Zopa, the peer-to-peer lender based in the U.K., recently announced partnerships with several U.S. credit unions. The potential benefits to these credit unions include new loans and experience with new markets.

3 comments:

Dani T said...

This really does 'seem' like a win win situation all around.

My questions:

What is the default rate of these loans?

And I think I recall some discussion over collections... does the company (Lending Club) itself pay for collections; I'd be curios to learn how that works.

I know the question was posed on how credit unions could benefit from this service; I think it he said something about how it would be useful for smaller loan amounts (since traditionally it would be difficult to get a loan under 15K).
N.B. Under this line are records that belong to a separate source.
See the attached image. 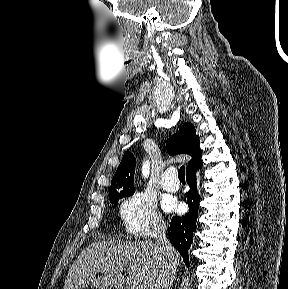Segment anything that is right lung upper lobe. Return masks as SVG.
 <instances>
[{
	"mask_svg": "<svg viewBox=\"0 0 288 289\" xmlns=\"http://www.w3.org/2000/svg\"><path fill=\"white\" fill-rule=\"evenodd\" d=\"M166 147L170 155L184 153L192 156V160L189 161L186 171L201 160L199 138L196 135L195 127L189 122L183 124L178 133L167 140ZM135 162L136 159L133 154L126 151L111 181L110 192L134 189L132 185Z\"/></svg>",
	"mask_w": 288,
	"mask_h": 289,
	"instance_id": "1",
	"label": "right lung upper lobe"
}]
</instances>
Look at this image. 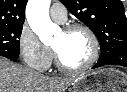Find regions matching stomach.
<instances>
[{"instance_id":"0dacf381","label":"stomach","mask_w":127,"mask_h":92,"mask_svg":"<svg viewBox=\"0 0 127 92\" xmlns=\"http://www.w3.org/2000/svg\"><path fill=\"white\" fill-rule=\"evenodd\" d=\"M70 92H127V74L112 68L88 72L78 77Z\"/></svg>"}]
</instances>
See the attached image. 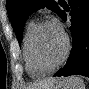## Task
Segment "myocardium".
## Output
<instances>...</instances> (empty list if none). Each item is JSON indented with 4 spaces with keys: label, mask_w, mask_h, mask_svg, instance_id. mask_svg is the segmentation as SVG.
<instances>
[{
    "label": "myocardium",
    "mask_w": 89,
    "mask_h": 89,
    "mask_svg": "<svg viewBox=\"0 0 89 89\" xmlns=\"http://www.w3.org/2000/svg\"><path fill=\"white\" fill-rule=\"evenodd\" d=\"M47 24H52V22L50 20H44V21L39 22L36 25L34 32L32 34V37H31V54H32V58L34 60L35 65L37 66V68L46 73H50V72L54 71L55 69H57L66 60V58L69 54V50H70V42H69L68 36L62 31L64 43H65V47H64L62 56L59 58V60L56 63H54L51 66L43 65L41 63V60H40V58L38 56V52H37V40H38V37H39V34H40L42 28Z\"/></svg>",
    "instance_id": "1"
}]
</instances>
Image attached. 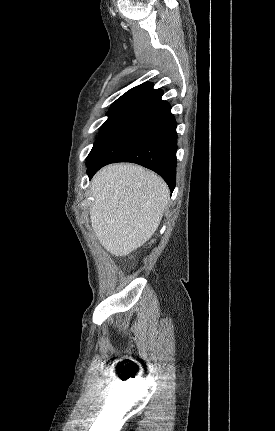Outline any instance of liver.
<instances>
[{"mask_svg": "<svg viewBox=\"0 0 275 431\" xmlns=\"http://www.w3.org/2000/svg\"><path fill=\"white\" fill-rule=\"evenodd\" d=\"M91 225L112 255L126 256L157 230L169 201V188L152 171L133 164L102 168L91 182Z\"/></svg>", "mask_w": 275, "mask_h": 431, "instance_id": "1", "label": "liver"}]
</instances>
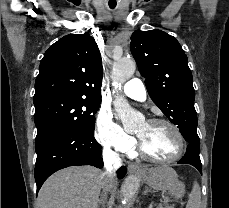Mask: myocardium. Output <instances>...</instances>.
Masks as SVG:
<instances>
[{
    "label": "myocardium",
    "mask_w": 229,
    "mask_h": 208,
    "mask_svg": "<svg viewBox=\"0 0 229 208\" xmlns=\"http://www.w3.org/2000/svg\"><path fill=\"white\" fill-rule=\"evenodd\" d=\"M146 123H148V124H163V125H167V126L171 127L172 129H174V130H170V135H173V142L176 143V147H183V149L179 154H177L174 157H171L170 160H159L158 157H150L149 156L150 152L145 151V147H144L145 141L138 136L139 142H137V147H140V148L137 149V152L143 153L145 156L150 158L153 162H157V163H173V162L180 160L189 148V140H188L186 134L182 131V129L178 125H176L175 123H173L169 120H166V119L151 118V119L147 120Z\"/></svg>",
    "instance_id": "1"
}]
</instances>
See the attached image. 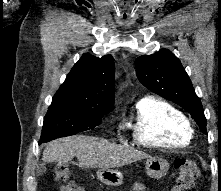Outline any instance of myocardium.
<instances>
[{
	"mask_svg": "<svg viewBox=\"0 0 221 191\" xmlns=\"http://www.w3.org/2000/svg\"><path fill=\"white\" fill-rule=\"evenodd\" d=\"M188 132H189L190 135H191L192 132H193L192 128H191L189 125H188Z\"/></svg>",
	"mask_w": 221,
	"mask_h": 191,
	"instance_id": "myocardium-1",
	"label": "myocardium"
}]
</instances>
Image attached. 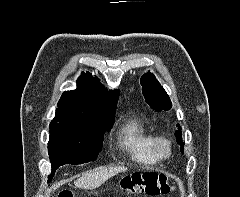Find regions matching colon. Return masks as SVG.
Returning a JSON list of instances; mask_svg holds the SVG:
<instances>
[{"label":"colon","instance_id":"colon-1","mask_svg":"<svg viewBox=\"0 0 240 197\" xmlns=\"http://www.w3.org/2000/svg\"><path fill=\"white\" fill-rule=\"evenodd\" d=\"M173 187L169 184L166 176L158 173H135L124 178L120 191L124 194L146 193L158 195L169 193ZM57 197H73L68 190L61 191Z\"/></svg>","mask_w":240,"mask_h":197}]
</instances>
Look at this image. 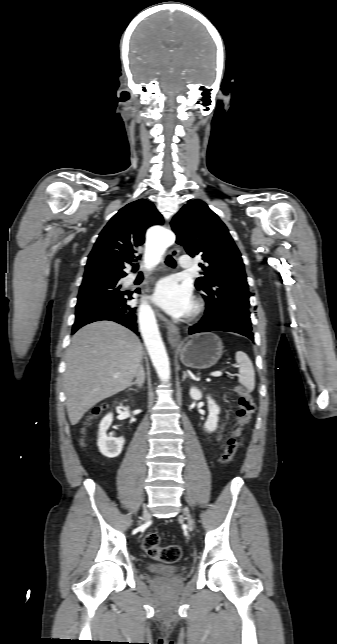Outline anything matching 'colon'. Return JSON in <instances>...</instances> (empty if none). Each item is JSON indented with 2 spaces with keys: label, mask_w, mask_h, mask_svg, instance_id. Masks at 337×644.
<instances>
[{
  "label": "colon",
  "mask_w": 337,
  "mask_h": 644,
  "mask_svg": "<svg viewBox=\"0 0 337 644\" xmlns=\"http://www.w3.org/2000/svg\"><path fill=\"white\" fill-rule=\"evenodd\" d=\"M235 391L238 395V408L236 410V422L234 423L230 437L227 439L225 448L221 455V462L229 464L232 462L238 447V438L244 426L250 420L255 411V403L250 393L242 386H237ZM105 406L97 407L93 410L89 420L100 416L105 410ZM84 444L85 441L82 440ZM145 552L153 559L164 563H175L182 555V549L178 545L160 546V536L156 532L148 533L143 540Z\"/></svg>",
  "instance_id": "5ec220e1"
}]
</instances>
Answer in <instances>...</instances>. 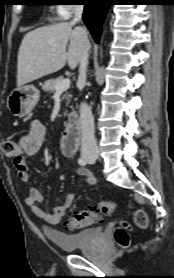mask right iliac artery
Returning <instances> with one entry per match:
<instances>
[{"label": "right iliac artery", "instance_id": "right-iliac-artery-1", "mask_svg": "<svg viewBox=\"0 0 174 278\" xmlns=\"http://www.w3.org/2000/svg\"><path fill=\"white\" fill-rule=\"evenodd\" d=\"M78 163L81 165V166H85L87 164V160L84 158V157H80L78 159Z\"/></svg>", "mask_w": 174, "mask_h": 278}]
</instances>
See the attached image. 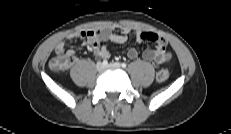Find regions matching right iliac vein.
Instances as JSON below:
<instances>
[{
    "mask_svg": "<svg viewBox=\"0 0 231 134\" xmlns=\"http://www.w3.org/2000/svg\"><path fill=\"white\" fill-rule=\"evenodd\" d=\"M96 69H97V71H102L104 69V65L102 63L98 62L96 64Z\"/></svg>",
    "mask_w": 231,
    "mask_h": 134,
    "instance_id": "63e3f726",
    "label": "right iliac vein"
}]
</instances>
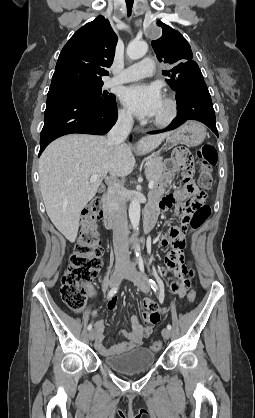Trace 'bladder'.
<instances>
[{
    "label": "bladder",
    "instance_id": "31cf9c89",
    "mask_svg": "<svg viewBox=\"0 0 255 418\" xmlns=\"http://www.w3.org/2000/svg\"><path fill=\"white\" fill-rule=\"evenodd\" d=\"M156 360V354L147 347H138L128 352L106 356L104 363L121 373H136L149 369Z\"/></svg>",
    "mask_w": 255,
    "mask_h": 418
}]
</instances>
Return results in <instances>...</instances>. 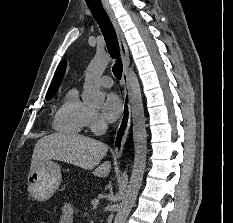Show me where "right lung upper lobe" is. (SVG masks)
Instances as JSON below:
<instances>
[{
	"label": "right lung upper lobe",
	"mask_w": 233,
	"mask_h": 223,
	"mask_svg": "<svg viewBox=\"0 0 233 223\" xmlns=\"http://www.w3.org/2000/svg\"><path fill=\"white\" fill-rule=\"evenodd\" d=\"M65 67H66V62L65 61H62L55 74H54V78H53V81L48 89V92L46 94V99L49 100L53 97V95L56 93L57 89L59 88V85H60V82L63 78V74L65 72Z\"/></svg>",
	"instance_id": "right-lung-upper-lobe-1"
}]
</instances>
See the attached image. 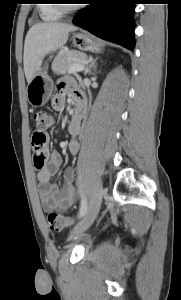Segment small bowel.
<instances>
[{
  "label": "small bowel",
  "mask_w": 181,
  "mask_h": 300,
  "mask_svg": "<svg viewBox=\"0 0 181 300\" xmlns=\"http://www.w3.org/2000/svg\"><path fill=\"white\" fill-rule=\"evenodd\" d=\"M71 96L74 98L76 104L82 103L85 108V97L79 92L71 79H60L56 85L55 94L52 99V107L60 111L64 108L66 97ZM85 113V109L78 117V119H72L68 132L70 139L67 143L69 152L72 155L77 154L79 150V142L77 136L81 131V123ZM44 164L42 167H35L38 169L37 178L39 181V195L45 211L68 210L74 203V179L75 170L72 167H68L63 172V183L56 184L52 181L53 177L58 173L61 165V156L56 152L44 153Z\"/></svg>",
  "instance_id": "obj_1"
}]
</instances>
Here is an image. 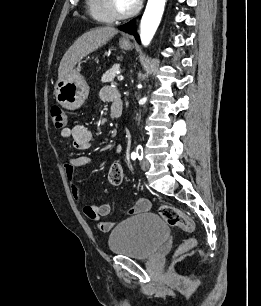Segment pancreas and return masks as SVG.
I'll return each mask as SVG.
<instances>
[{"label": "pancreas", "mask_w": 261, "mask_h": 306, "mask_svg": "<svg viewBox=\"0 0 261 306\" xmlns=\"http://www.w3.org/2000/svg\"><path fill=\"white\" fill-rule=\"evenodd\" d=\"M119 70V65H114L113 67H111L108 71H106L102 78H101V81L103 83H113V79L115 78L116 76V72Z\"/></svg>", "instance_id": "cf45deb5"}]
</instances>
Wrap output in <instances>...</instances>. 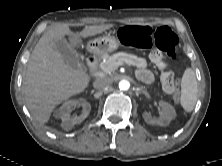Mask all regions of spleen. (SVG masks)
I'll list each match as a JSON object with an SVG mask.
<instances>
[{
    "mask_svg": "<svg viewBox=\"0 0 222 166\" xmlns=\"http://www.w3.org/2000/svg\"><path fill=\"white\" fill-rule=\"evenodd\" d=\"M198 95L197 80L195 72L187 68L181 80V98L180 103L183 109L191 112L196 104Z\"/></svg>",
    "mask_w": 222,
    "mask_h": 166,
    "instance_id": "1",
    "label": "spleen"
}]
</instances>
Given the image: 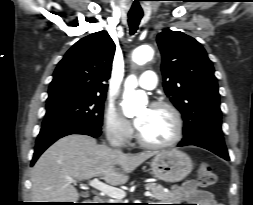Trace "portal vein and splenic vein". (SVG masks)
<instances>
[{
    "label": "portal vein and splenic vein",
    "instance_id": "18ae733b",
    "mask_svg": "<svg viewBox=\"0 0 253 205\" xmlns=\"http://www.w3.org/2000/svg\"><path fill=\"white\" fill-rule=\"evenodd\" d=\"M66 181H68L70 183H77V181L72 178H68ZM88 184L92 188L99 190L100 192L106 194L107 196H109L113 199L121 200L126 196V193L123 190L116 188V187H112L110 185H107V184L99 181L97 178H94L93 180L89 181ZM144 195L149 197V196H151V192L146 191L144 193Z\"/></svg>",
    "mask_w": 253,
    "mask_h": 205
}]
</instances>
However-- credit unions are known for offering smaller loans in increments as low as $500 or even smaller in some cases.

I am pondering the thought that maybe someone who cannot get a loan from a FI would still have chance through Lending Club? Or would that be essentially a version of predatory lending? And in that case, it would go against the mantra that CUs will not lend to someone they feel cannot pay it back (and hence not put the member in a predatory situation)

Or am I just seeking a fit that doesn't exist? Or maybe I just wish I had 20K lying around that I could get 15% interest on... who knows.

Christopher Morris said...

Interestingly enough, I just saw this piece today in News Now.

Six CUs partner with online peer-to-peer lending initiative

Six credit unions have partnered with Zopa, an online peer-to-peer lending initiative that has recently begun operations in the U.S.

Zopa, or Zone of Possible Agreement, originated in the United Kingdom several years ago. It seeks to help those in need of small loans by matching them with lenders.

The credit unions that have partnered with Zopa include: Addison Avenue FCU, Palo Alto, Calif.; Affinity Plus FCU, St. Paul, Minn.; FirstTech CU, Beaverton, Ore.; FORUM CU, Indianapolis; Provident CU, Redwood City, Calif.; and USA FCU, San Diego (Net Banker Dec. 2).

Read More...

Philip Heckman said...

So you're a "Type T lender."

You could always dabble in the Lending Club with a $500 investment.

Let's see if we can get John Donovan to answer your collections question.